Saved entries
########################################
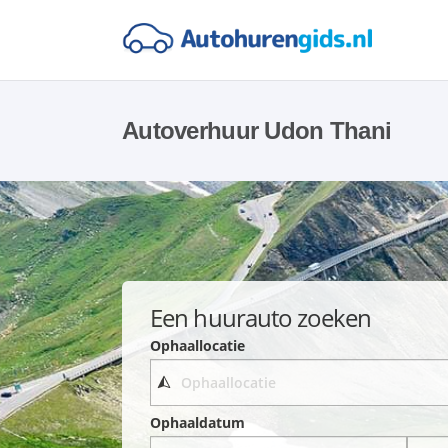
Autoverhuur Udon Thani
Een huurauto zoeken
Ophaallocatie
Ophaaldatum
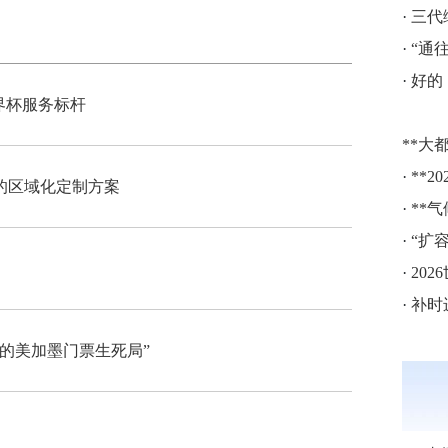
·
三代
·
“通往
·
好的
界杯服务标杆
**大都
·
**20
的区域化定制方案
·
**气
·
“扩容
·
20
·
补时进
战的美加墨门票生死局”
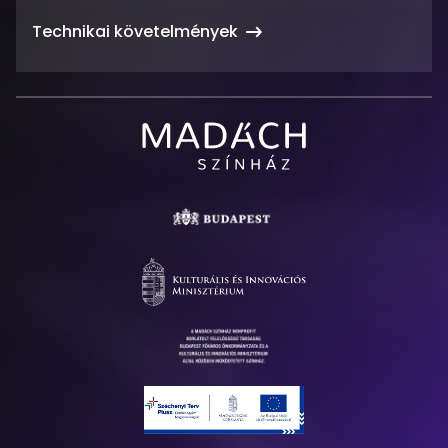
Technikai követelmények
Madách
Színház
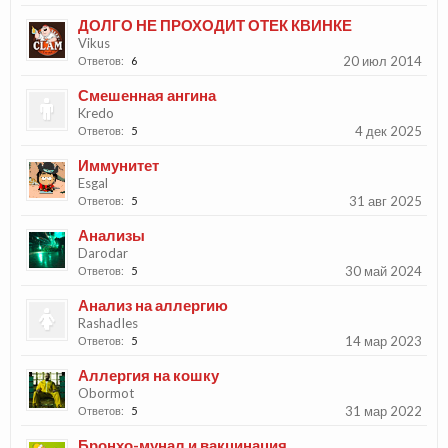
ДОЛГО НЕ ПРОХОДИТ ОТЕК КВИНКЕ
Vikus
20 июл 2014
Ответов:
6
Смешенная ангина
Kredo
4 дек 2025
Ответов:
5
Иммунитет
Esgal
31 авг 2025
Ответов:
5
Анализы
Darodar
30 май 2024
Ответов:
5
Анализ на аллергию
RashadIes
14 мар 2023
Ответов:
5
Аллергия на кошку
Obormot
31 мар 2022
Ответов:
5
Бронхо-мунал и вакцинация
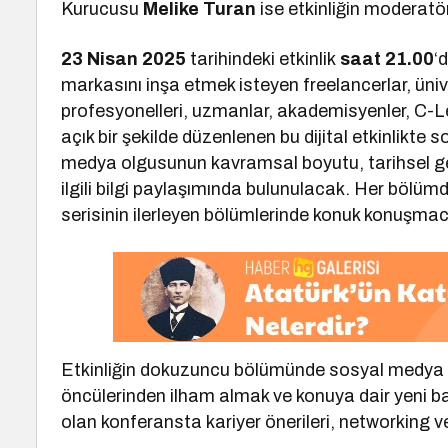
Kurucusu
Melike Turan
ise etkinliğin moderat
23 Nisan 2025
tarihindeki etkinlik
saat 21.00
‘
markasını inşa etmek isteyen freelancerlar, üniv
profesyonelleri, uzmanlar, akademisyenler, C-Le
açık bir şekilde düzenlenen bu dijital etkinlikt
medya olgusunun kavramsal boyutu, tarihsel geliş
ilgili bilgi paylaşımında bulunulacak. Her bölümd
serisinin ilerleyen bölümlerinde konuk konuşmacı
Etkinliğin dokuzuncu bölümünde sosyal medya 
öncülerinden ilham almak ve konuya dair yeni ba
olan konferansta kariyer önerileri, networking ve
########################################
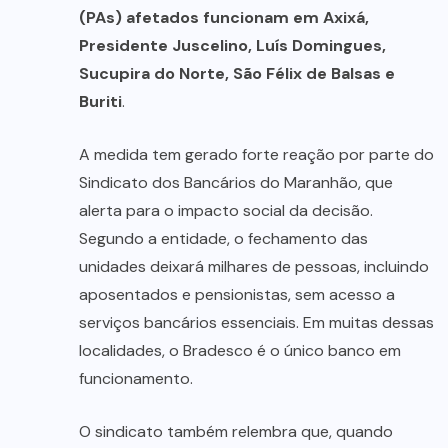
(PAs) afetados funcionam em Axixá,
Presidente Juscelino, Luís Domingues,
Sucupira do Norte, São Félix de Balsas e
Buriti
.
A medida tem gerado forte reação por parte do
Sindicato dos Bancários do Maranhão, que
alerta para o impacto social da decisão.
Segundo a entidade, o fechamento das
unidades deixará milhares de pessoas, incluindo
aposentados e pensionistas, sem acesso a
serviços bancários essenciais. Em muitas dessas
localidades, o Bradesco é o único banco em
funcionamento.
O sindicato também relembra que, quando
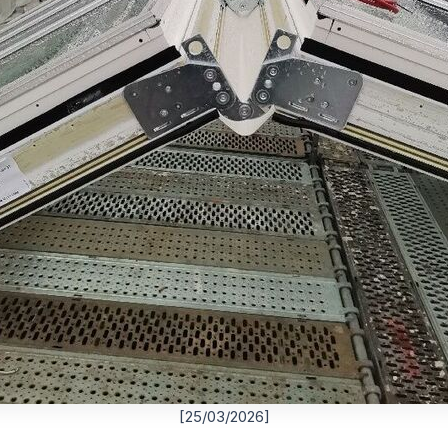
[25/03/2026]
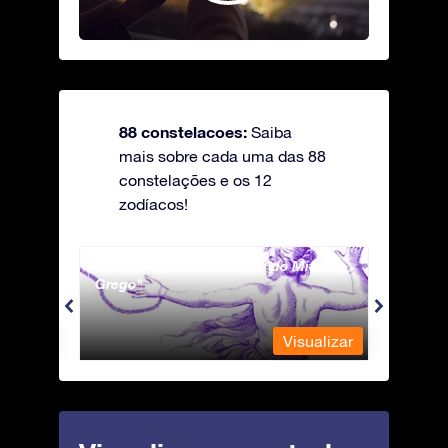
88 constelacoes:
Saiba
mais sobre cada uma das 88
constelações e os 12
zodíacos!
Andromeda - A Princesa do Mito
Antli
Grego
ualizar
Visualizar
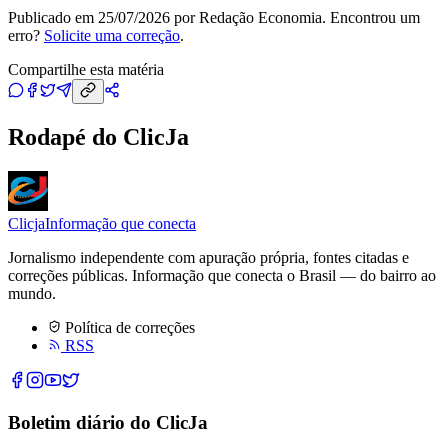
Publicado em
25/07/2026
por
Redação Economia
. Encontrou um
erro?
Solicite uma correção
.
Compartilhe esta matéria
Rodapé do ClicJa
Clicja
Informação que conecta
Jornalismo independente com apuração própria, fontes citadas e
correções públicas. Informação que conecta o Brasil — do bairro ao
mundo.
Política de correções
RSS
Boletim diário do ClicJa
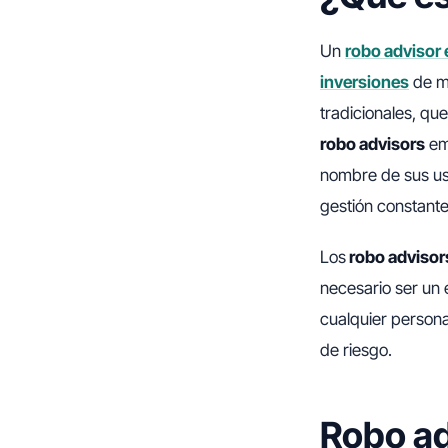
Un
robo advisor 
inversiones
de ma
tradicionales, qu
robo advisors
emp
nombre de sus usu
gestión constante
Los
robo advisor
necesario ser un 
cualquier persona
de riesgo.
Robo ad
########################################
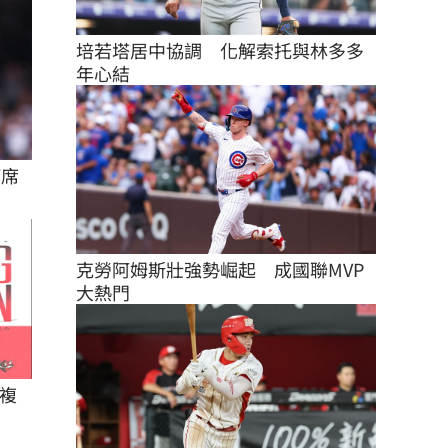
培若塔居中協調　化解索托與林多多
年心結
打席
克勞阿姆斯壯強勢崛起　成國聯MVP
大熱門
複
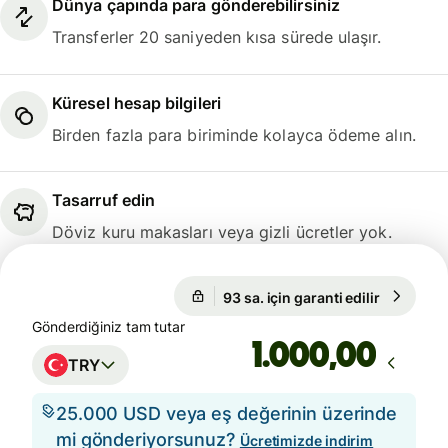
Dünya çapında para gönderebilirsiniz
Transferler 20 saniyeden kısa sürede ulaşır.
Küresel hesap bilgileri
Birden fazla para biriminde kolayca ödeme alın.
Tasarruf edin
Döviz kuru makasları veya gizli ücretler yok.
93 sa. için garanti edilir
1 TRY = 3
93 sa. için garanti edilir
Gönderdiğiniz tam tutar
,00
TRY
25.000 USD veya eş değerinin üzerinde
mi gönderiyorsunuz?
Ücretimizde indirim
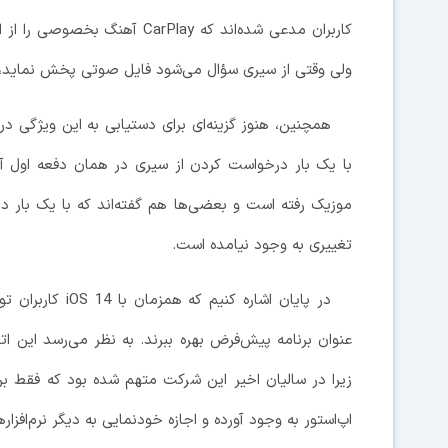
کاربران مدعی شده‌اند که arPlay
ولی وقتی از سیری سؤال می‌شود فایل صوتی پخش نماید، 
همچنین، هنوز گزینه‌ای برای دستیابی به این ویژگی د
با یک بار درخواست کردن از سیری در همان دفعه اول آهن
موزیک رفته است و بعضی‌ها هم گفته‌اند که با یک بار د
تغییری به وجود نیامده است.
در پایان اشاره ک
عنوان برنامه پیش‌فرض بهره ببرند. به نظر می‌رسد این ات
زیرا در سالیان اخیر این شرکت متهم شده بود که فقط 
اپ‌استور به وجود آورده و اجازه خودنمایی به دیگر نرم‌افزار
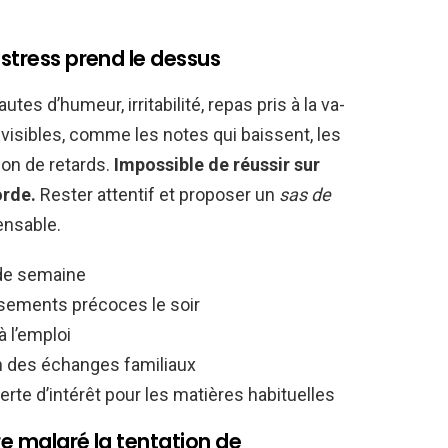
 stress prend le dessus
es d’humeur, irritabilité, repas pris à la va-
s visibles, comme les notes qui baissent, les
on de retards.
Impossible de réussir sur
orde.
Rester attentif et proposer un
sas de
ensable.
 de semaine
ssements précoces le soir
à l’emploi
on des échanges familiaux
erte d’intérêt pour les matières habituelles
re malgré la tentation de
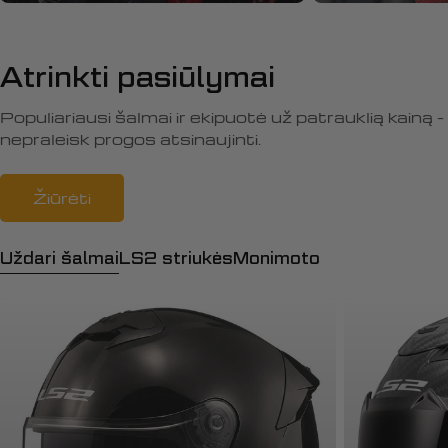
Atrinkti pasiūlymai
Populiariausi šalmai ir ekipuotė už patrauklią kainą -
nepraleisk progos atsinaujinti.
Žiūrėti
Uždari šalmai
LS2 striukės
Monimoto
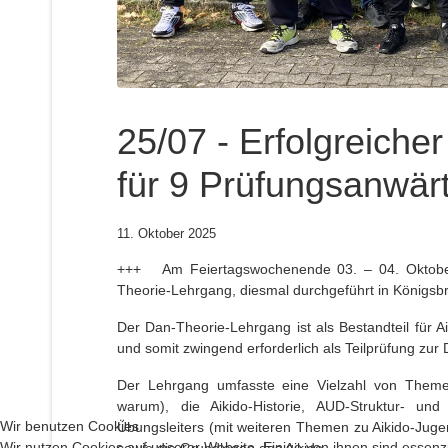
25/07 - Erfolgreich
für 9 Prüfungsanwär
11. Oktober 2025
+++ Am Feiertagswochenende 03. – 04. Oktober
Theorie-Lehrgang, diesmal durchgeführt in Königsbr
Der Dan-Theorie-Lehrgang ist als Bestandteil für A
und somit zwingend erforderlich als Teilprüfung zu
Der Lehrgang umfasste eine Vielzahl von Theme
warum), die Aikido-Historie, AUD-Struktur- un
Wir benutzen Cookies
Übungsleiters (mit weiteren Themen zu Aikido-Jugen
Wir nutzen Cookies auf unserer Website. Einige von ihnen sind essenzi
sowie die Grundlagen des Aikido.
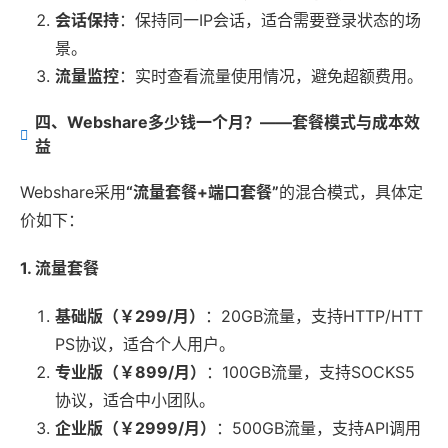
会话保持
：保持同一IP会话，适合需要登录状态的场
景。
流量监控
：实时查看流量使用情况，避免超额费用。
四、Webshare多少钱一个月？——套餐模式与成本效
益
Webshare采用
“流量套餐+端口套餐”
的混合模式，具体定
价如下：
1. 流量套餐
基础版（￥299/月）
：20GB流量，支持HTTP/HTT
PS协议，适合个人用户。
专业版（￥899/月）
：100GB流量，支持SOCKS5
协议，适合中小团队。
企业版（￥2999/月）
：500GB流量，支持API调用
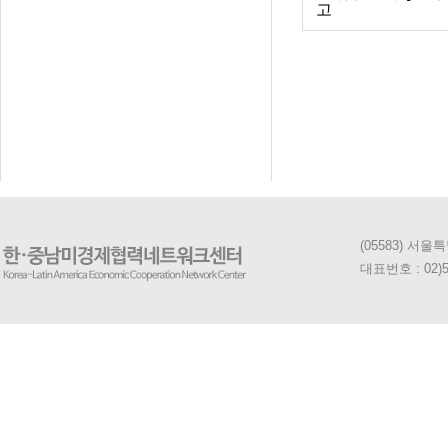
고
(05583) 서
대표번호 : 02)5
########################################
Your goal:
Copy only this from above: the line containing "Autoverhuur Udon Thani", the line containing "ilgili bilgi paylaşımında", and all lines between, printed exactly. Leave out the pictures.

Result of this exercise:
Autoverhuur Udon Thani
Een huurauto zoeken
Ophaallocatie
Ophaaldatum
·
三代
·
“通往
·
好的
界杯服务标杆
**大都
·
**20
的区域化定制方案
·
**气
·
“扩容
·
20
·
补时进
战的美加墨门票生死局”
Technikai követelmények
Madách
Színház
ДОЛГО НЕ ПРОХОДИТ ОТЕК КВИНКЕ
Vikus
20 июл 2014
Ответов:
6
Смешенная ангина
Kredo
4 дек 2025
Ответов:
5
Иммунитет
Esgal
31 авг 2025
Ответов:
5
Анализы
Darodar
30 май 2024
Ответов:
5
Анализ на аллергию
RashadIes
14 мар 2023
Ответов:
5
Аллергия на кошку
Obormot
31 мар 2022
Ответов:
5
Бронхо-мунал и вакцинация
Kurucusu
Melike Turan
ise etkinliğin moderat
23 Nisan 2025
tarihindeki etkinlik
saat 21.00
‘
markasını inşa etmek isteyen freelancerlar, üniv
profesyonelleri, uzmanlar, akademisyenler, C-Le
açık bir şekilde düzenlenen bu dijital etkinlikt
medya olgusunun kavramsal boyutu, tarihsel geliş
ilgili bilgi paylaşımında bulunulacak. Her bölümd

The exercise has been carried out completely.